Poverty statistics matter, not just as a proxy for misery almost inconceivable to Members of this House but because they underline other policy. When asked about the BBC licence fee in Oral Questions this afternoon, could the Minister have stood up and said that the Government want free licence fees for over-75s to go on, having read the report of the noble Baroness, Lady Stroud, and seen that only 12% of over-75s are in poverty? This policy is misdirected and does not survive contact with the facts.

Poverty is a Janus-faced statistic in the sense that, on the one hand, it is breakfast, lunch and tea for geeks like me and, on the other, it is controversial, even ideological. We have heard that there is a gap between the right, which tends to prefer what it considers objective measures of poverty based on absolute levels, and the left, which tends to prefer relative measures. Very wisely, the noble Baroness, Lady Stroud, has gone for a relative measure—55% of the median income—but her statistics are vastly more sophisticated than anything we have had in the past. They take account of families’ liquid assets and deal properly with the housing situation, which is important in poverty. This is a huge leap forward.
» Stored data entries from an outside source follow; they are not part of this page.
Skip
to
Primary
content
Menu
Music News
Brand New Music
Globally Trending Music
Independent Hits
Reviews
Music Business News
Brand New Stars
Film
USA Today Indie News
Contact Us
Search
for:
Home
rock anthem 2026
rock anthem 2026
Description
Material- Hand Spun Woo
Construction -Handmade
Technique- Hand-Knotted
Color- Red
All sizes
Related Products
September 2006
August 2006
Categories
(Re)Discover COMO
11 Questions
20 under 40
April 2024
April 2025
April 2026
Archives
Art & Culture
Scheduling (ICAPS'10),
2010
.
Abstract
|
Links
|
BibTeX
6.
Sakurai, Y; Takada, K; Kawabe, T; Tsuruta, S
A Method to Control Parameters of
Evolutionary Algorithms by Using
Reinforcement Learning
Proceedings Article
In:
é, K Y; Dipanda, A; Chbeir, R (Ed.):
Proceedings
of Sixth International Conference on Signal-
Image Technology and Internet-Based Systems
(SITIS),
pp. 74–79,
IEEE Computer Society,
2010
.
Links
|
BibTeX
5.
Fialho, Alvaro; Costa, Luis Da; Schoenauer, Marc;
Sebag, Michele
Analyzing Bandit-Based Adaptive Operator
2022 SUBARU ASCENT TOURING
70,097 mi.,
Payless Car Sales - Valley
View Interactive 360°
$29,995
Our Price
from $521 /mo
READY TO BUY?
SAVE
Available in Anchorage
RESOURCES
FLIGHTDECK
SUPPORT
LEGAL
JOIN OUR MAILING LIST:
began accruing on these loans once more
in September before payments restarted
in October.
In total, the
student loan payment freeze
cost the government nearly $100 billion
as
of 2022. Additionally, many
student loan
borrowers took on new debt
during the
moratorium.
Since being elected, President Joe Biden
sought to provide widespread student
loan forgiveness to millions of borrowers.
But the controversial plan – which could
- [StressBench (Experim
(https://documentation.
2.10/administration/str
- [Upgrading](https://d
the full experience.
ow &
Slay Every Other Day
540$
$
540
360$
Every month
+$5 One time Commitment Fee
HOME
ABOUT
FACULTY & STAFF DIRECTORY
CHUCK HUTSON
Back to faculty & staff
Personally, not being a great ideologist, I would be quite happy if we gave up disputing for evermore whether absolute or relative measures are right and settled for Stroud. As the noble Baroness would be the first to admit, there is more work to be done on her report. For example, I am concerned about the way it treats disability, important though that is. It would be much better to concentrate on those concerns than to allow this to be sucked once again into the endless maelstrom of political toings and froings and ideologically motivated views. Instead, let us settle for Stroud—or Stroud-plus, as it might be in today’s jargon—and use it from now on to see if we are really making progress against poverty.